Now let’s implement a model called ExampleTransformer. It uses TabTransformerConv as its convolution layer. Initializing a StypeWiseFeatureEncoder requires col_stats and col_names_dict, we can directly get them as properties of any materialized dataset.

from typing import Any, Dict, List

from torch import Tensor
from torch.nn import Linear, Module, ModuleList

import torch_frame
from torch_frame import TensorFrame, stype
from torch_frame.data.stats import StatType
from torch_frame.nn.conv import TabTransformerConv
from torch_frame.nn.encoder import (
    EmbeddingEncoder,
    LinearEncoder,
    StypeWiseFeatureEncoder,
)


class ExampleTransformer(Module):
    def __init__(
        self,
        channels: int,
        out_channels: int,
        num_layers: int,
        num_heads: int,
        col_stats: Dict[str, Dict[StatType, Any]],
        col_names_dict: Dict[torch_frame.stype, List[str]],
    ):
        super().__init__()
        self.encoder = StypeWiseFeatureEncoder(
            out_channels=channels,
            col_stats=col_stats,
            col_names_dict=col_names_dict,
            stype_encoder_dict={
                stype.categorical: EmbeddingEncoder(),
                stype.numerical: LinearEncoder()
            },
        )
        self.tab_transformer_convs = ModuleList([
            TabTransformerConv(
                channels=channels,
                num_heads=num_heads,
            ) for _ in range(num_layers)
        ])
        self.decoder = Linear(channels, out_channels)

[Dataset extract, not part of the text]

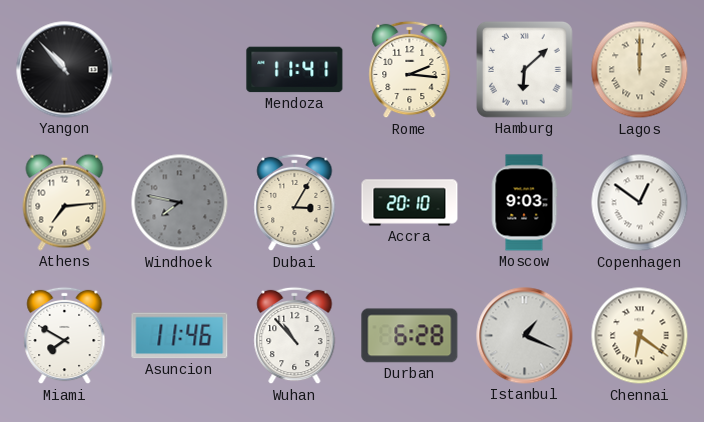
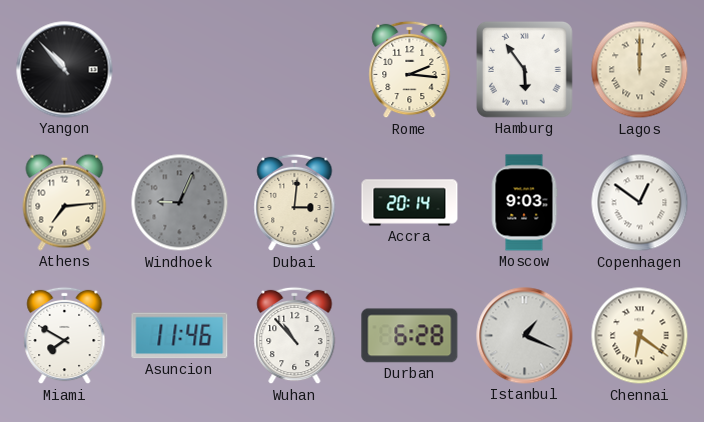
Mendoza: 11:41 -> none
Hamburg: 6:08 -> 5:54
Windhoek: 7:47 -> 9:04
Dubai: 3:05 -> 3:01
Accra: 20:10 -> 20:14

    def forward(self, tf: TensorFrame) -> Tensor:
        x, _ = self.encoder(tf)
        for tab_transformer_conv in self.tab_transformer_convs:
            x = tab_transformer_conv(x)
        out = self.decoder(x.mean(dim=1))
        return out

In the example above, EmbeddingEncoder is used to encode the categorical features and LinearEncoder is used to encode the numerical features. The embeddings are then passed into layers of TabTransformerConv. Then the outputs are concatenated and fed into a torch.nn.Linear decoder.

Let’s create train-test split and create data loaders.

from torch_frame.datasets import Yandex
from torch_frame.data import DataLoader

dataset = Yandex(root='/tmp/adult', name='adult')
dataset.materialize()
dataset.shuffle()
train_dataset, test_dataset = dataset[:0.8], dataset[0.80:]
train_loader = DataLoader(train_dataset.tensor_frame, batch_size=128,
                        shuffle=True)
test_loader = DataLoader(test_dataset.tensor_frame, batch_size=128)

Let’s train this model for 50 epochs:

import torch
import torch.nn.functional as F

device = torch.device('cuda' if torch.cuda.is_available() else 'cpu')
model = ExampleTransformer(
    channels=32,
    out_channels=dataset.num_classes,
    num_layers=2,
    num_heads=8,
    col_stats=train_dataset.col_stats,
    col_names_dict=train_dataset.tensor_frame.col_names_dict,
).to(device)

optimizer = torch.optim.Adam(model.parameters())

for epoch in range(50):
    for tf in train_loader:
        tf = tf.to(device)
        pred = model(tf)
        loss = F.cross_entropy(pred, tf.y)
        optimizer.zero_grad()
        loss.backward()
        optimizer.step()

Finally, we can evaluate our model on the test split:

model.eval()
correct = 0
for tf in test_loader:
    tf = tf.to(device)
    pred = model(tf)
    pred_class = pred.argmax(dim=-1)
    correct += (tf.y == pred_class).sum()
acc = int(correct) / len(test_dataset)
print(f'Accuracy: {acc:.4f}')
>>> Accuracy: 0.8447

This is all it takes to implement your first deep tabular network. Happy hacking!